Why We Need Independent Research, Continuing Medical Education

by GoozNews ~ 03 Sep 2008 10:51am

The Journal of the American Medical Association today has commentaries by Marcia Angell and Arnold Relman calling, respectively, for an independent agency to run new drug trials and eliminating industry's role in funding continuing medical education. Unfortunately, both ideas have garnered less support than efforts to reduce industry gifts and payments to physician/teachers at academic medical centers, the subject of a third commentary in today's JAMA.

With industry now providing half of the $3 billion going into organized CME, Relman asks if there isn't some alternative option for paying for physician education. "Physicians attending CME programs ought to be willing and able to pay something for their continuing education."

Actually, physicians don't pay for CME. Consumers through their insurers pay for CME. When drug companies provide the upfront money, consumers pay through higher drug prices. If doctors start paying for CME, then consumers will pay through higher physician fees. Why not get rid of the middle man -- the drug companies -- since the only role they play in the process is skewing the content to suit their own purposes.

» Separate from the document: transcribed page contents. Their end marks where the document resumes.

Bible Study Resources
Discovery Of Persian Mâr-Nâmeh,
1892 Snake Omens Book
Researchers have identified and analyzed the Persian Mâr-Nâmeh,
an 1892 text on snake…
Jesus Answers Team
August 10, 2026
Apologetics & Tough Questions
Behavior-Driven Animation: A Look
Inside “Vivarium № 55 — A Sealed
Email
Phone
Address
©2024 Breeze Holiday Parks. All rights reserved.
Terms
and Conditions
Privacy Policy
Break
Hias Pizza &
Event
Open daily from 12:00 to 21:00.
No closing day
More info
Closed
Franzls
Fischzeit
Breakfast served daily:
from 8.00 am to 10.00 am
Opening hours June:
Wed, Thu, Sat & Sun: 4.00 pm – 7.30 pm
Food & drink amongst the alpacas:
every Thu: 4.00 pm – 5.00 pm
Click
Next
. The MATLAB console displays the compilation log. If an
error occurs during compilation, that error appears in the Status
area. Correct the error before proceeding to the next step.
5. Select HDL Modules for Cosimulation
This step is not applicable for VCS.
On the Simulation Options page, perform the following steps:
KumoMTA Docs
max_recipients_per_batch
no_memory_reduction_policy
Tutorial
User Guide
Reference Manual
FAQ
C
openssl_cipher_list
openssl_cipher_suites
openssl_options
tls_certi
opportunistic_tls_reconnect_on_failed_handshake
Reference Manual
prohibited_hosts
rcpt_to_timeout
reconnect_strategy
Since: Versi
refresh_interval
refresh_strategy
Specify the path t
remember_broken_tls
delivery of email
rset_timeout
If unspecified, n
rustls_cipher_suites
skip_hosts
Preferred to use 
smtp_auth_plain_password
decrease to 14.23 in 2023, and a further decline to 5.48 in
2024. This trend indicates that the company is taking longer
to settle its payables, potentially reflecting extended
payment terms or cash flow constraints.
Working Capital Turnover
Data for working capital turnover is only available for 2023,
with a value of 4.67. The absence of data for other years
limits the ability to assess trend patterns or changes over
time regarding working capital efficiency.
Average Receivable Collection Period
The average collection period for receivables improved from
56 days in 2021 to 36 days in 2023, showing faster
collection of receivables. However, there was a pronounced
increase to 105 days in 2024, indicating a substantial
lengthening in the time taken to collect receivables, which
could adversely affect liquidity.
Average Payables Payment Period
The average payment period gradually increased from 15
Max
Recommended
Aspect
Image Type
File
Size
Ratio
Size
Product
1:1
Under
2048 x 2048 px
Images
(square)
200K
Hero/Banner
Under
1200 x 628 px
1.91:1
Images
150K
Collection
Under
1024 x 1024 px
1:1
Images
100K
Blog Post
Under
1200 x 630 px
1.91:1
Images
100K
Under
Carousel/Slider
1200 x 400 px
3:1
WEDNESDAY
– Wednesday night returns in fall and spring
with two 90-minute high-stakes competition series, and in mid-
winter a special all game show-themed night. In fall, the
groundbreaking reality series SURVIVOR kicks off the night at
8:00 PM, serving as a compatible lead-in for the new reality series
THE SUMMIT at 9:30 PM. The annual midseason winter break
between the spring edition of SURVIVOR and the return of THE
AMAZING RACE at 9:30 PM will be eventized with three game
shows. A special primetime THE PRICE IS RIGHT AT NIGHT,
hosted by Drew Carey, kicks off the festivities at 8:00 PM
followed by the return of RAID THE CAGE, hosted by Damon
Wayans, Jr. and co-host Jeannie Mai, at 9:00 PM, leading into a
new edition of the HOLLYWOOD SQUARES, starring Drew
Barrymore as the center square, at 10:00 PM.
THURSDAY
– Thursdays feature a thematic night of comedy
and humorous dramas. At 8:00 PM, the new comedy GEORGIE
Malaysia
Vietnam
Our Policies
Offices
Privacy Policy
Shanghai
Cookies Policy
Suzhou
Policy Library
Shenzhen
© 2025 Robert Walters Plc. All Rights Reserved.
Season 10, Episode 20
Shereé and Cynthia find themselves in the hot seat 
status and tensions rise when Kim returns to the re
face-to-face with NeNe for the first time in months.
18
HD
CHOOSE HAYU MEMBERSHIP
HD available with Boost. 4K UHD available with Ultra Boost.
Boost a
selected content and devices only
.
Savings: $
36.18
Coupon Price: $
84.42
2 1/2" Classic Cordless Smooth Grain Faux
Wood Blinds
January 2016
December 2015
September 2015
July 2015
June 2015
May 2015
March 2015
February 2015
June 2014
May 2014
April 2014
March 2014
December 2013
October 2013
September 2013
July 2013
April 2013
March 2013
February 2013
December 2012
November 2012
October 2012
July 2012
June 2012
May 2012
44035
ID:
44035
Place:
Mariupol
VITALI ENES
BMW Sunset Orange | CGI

It's also important to remember that physicians do not have a choice about attending CME classes or taking online CME courses. They are a requirement of maintaining medical licenses in virtually every state. Given the regulatory imperative behind CME, it is perfectly legitimate for states to begin amending their CME requirements to forbid classes paid for by industry. As I pointed out above, this is a no-cost solution this problem. It merely changes the path through which consumers pay.

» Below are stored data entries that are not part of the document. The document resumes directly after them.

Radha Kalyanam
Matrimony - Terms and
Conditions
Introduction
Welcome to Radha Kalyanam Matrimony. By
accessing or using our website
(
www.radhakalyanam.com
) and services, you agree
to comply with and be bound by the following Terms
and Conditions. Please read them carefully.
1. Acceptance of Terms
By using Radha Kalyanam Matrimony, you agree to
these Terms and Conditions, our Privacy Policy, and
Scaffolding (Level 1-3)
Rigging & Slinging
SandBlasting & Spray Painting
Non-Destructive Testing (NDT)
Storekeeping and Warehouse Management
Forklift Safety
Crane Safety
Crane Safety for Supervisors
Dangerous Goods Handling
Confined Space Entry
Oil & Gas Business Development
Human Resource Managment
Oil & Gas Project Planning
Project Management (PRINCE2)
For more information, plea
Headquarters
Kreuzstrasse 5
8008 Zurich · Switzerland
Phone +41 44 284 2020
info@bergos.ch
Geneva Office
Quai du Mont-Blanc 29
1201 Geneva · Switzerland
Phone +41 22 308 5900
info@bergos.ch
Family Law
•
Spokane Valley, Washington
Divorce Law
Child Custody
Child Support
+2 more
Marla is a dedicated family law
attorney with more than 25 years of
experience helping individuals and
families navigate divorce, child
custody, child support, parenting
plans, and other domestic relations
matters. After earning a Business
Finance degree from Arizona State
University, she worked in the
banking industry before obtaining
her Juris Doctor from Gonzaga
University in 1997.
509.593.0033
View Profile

In repeating the call in her 2004 book, "The Truth About the Drug Companies," for an independent drug testing agency, Angell suggests housing it within the National Institutes of Health. Given the repeated failures of major academic centers to police conflicts of interest and the powerful incentives in the law (the Bayh-Dole act) to steer basic science research toward patenting and commercialization (not necessarily a bad thing, in my view, although it badly needs reform to limit patent thickets that arise from commercializing of basic science insights -- another story), I don't think that is the right place to put it.

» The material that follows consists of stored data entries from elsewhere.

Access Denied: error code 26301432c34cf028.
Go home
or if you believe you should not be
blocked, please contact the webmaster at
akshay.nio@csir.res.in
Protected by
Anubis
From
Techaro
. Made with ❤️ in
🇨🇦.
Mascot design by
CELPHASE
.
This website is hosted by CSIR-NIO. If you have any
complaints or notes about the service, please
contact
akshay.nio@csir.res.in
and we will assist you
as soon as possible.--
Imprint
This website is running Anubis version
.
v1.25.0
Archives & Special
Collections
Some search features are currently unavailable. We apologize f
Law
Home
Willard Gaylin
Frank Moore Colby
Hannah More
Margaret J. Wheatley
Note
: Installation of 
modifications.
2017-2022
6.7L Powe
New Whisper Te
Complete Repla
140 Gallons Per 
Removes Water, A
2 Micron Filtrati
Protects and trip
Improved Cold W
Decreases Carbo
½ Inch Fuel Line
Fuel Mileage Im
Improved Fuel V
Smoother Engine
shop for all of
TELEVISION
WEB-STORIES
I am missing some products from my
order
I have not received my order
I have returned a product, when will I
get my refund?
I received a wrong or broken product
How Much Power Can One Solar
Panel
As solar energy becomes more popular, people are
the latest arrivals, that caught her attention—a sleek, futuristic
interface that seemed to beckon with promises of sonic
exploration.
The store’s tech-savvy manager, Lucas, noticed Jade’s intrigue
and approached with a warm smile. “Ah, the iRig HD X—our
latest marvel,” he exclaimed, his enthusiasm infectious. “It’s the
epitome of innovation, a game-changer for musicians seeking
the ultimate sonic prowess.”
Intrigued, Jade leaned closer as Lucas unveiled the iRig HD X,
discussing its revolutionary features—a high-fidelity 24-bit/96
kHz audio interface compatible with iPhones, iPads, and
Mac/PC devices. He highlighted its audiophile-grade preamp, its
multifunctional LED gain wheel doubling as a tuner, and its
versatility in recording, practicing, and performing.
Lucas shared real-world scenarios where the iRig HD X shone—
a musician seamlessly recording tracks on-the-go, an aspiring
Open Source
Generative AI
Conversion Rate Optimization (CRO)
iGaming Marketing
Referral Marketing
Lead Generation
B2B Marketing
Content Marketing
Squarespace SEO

It would make more sense to push for this reform in the context of setting up a comparative effectiveness agency, which has received support from both candidates for president. Companies would pay user fees to an independent agency to get their new drugs tested, but clinicians either at that independent agency or at academic medical centers would design the protocols. The user fee would only apply to the company's drug. But if the independent clinicians who designed the trials thought a new drug needed to be tested against others in its class or against other classes of medicine for the same condition, those fees could be supplemented by taxpayer funds to get the comparative information needed to properly inform clinical practice.

Finally, a few thoughts on David Rothman's and Susan Chimonas' article on "New Developments in Managing Physician-Industry Relationships." They note that "a substantial body of research indicated that gifts, stipends, and honoraria from drug companies influenced physicians' treatment decisions." They offer three footnoted citations to studies in the medical literature to prove this claim. I wish they had directly attacked (and referenced) Thomas Stossel's work, where he repeatedly claims, both in the medical literature and on the website of the libertarian Manhattan Institute, that there is no evidence that gifts, payments and the like adversely affect patient care.

What hampers the movement to eliminate industry influence from academic medicine is not just its failure to rebut its more strident critics. It is the absence of a unifying principle by which to judge whether particular practices are injurious to the training of new physicians and subsequent medical practice. In my testimony before the Institute of Medicine last March (you can read the full paper here), I suggested such a principle. Industry should be forbidden from having anything to do with the diffusion of new technology.

Medical practice should be informed by science and the clinical evidence of what works best. The first steps in getting there is having an independently funded and administered agency to determine what the state of the science is, and a physician education system that doesn't rely on industry funding.